LSL: Are there issues that concern you about the industry in 2014?

We have to concern ourselves about funding for the NIH and the FDA. The NIH, really over the last decade has lost about 25 percent of its purchasing power to budget cuts and inflation and now faces even worse cuts in the future. FDA’s budget sits in limbo, and the agency is dealing not only with past cuts, but also continued uncertainty. So the cuts are disturbing because they hurt the NIH’s ability to put out research money and the FDA’s ability to keep up with the science and its increasing responsibilities.

If this industry had not figured out a way to make AIDS a chronic rather than a fatal disease, most hospital beds in New York City would be filled with AIDS patients.
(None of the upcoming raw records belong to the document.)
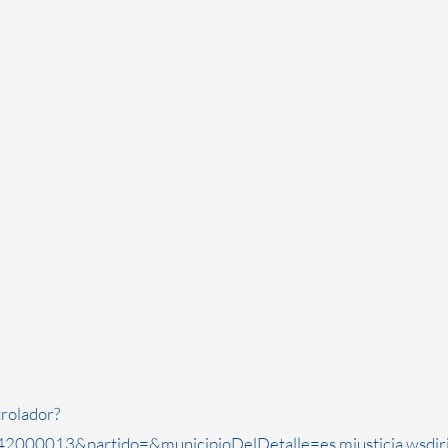
rolador?
2000013&partido=&municipioDelDetalle=es.mjusticia.wsdi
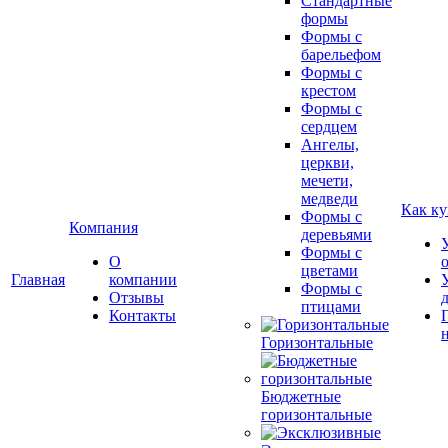
Стандартные
формы
Формы с
барельефом
Формы с
крестом
Формы с
сердцем
Ангелы,
церкви,
мечети,
медведи
Как ку
Формы с
Компания
деревьями
Формы с
О
цветами
Главная
компании
Формы с
Отзывы
птицами
Контакты
Горизонтальные
Бюджетные
горизонтальные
And if we don’t make progress on brain disorders like Alzheimer’s and dementia, 20 years from now most of the beds in New York City and across the country will be filled with Alzheimer’s and dementia patients. So, it’s really important that we invest government dollars to help keep innovation going.

LSL: It seems the biotech industry has a twin burden to bear — innovation on one hand and economic stimulus on the other.
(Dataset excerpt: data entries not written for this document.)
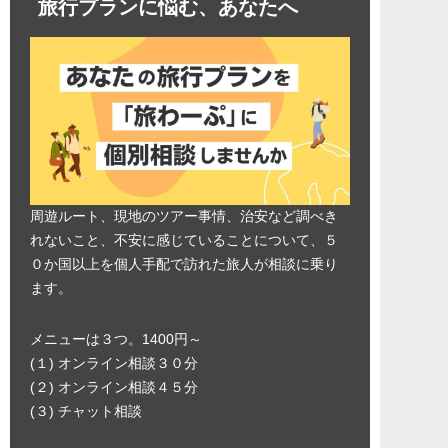
旅行プランに悩む、あなたへ
周遊ルート、現地のツアー事情、治安など調べき
れないこと、不安に感じていることについて、５
０か国以上を個人手配で訪れた旅人が相談に乗り
ます。
メニューは３つ。1400円～
(１) オンライン相談３０分
(２) オンライン相談４５分
(３) チャット相談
I agree. The industry has the burden of innovation, but the people who actually fund the industry — by and large, endowments, state pension plans, and teachers’ retirement systems — have their own issues. They need to fund their retirees or endowments. So we rely greatly on people who sometimes need a quicker return than biotech can give them.
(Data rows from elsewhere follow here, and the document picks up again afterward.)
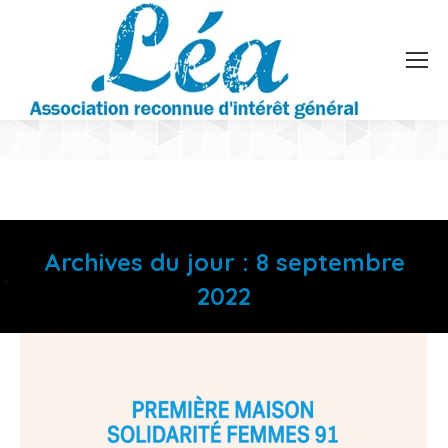
Archives du jour :
8 septembre
2022
Vous êtes ici :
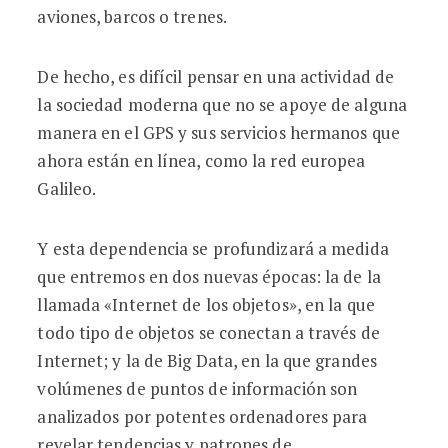
aviones, barcos o trenes.
De hecho, es difícil pensar en una actividad de
la sociedad moderna que no se apoye de alguna
manera en el GPS y sus servicios hermanos que
ahora están en línea, como la red europea
Galileo.
Y esta dependencia se profundizará a medida
que entremos en dos nuevas épocas: la de la
llamada «Internet de los objetos», en la que
todo tipo de objetos se conectan a través de
Internet; y la de Big Data, en la que grandes
volúmenes de puntos de información son
analizados por potentes ordenadores para
revelar tendencias y patrones de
LSL: What other, larger issues in the industry will affect its fortunes this year and beyond?

I would emphasize three big issues: personalized medicine, biotech business models and infrastructure, and public perception of our industry. Regarding personalized medicine, look at cancer treatment: We really treat cancer as a problem at the molecular level, and it’s now targeted at specific patient groups, so we’ve done a good job of moving that ball along in cancer. But companies must think about their business models. In the past, if your drug was safe and effective, you were okay — now it must be safe, effective, differentiated, and reimbursed. Also, immunotherapy may be the next wave in cancer, but if you’re going to do autologous cell transfer, that’s a very expensive proposition. As for infrastructure, I believe we must avoid too much duplication of efforts in biotech. In Boston, just as we have three hospitals within a mile of each other all doing heart transplants, we now have almost 200 biotech companies in the area, many of them working in the same areas. Finally, in the pharma/biopharma industry as a whole, we need to be more sensitive about how we’re perceived in the public. For example, Forbes put out its list of the 100 most valuable brands, and there was not one drug on the list.

I’ll leave you with two last thoughts. One, if you took the U.S. healthcare system and made it a country, it would be the fifth largest country in the world — after the United States, China, Japan, and Germany. And my final thought is this: Every 12 years, we’re adding one billion more people to the planet.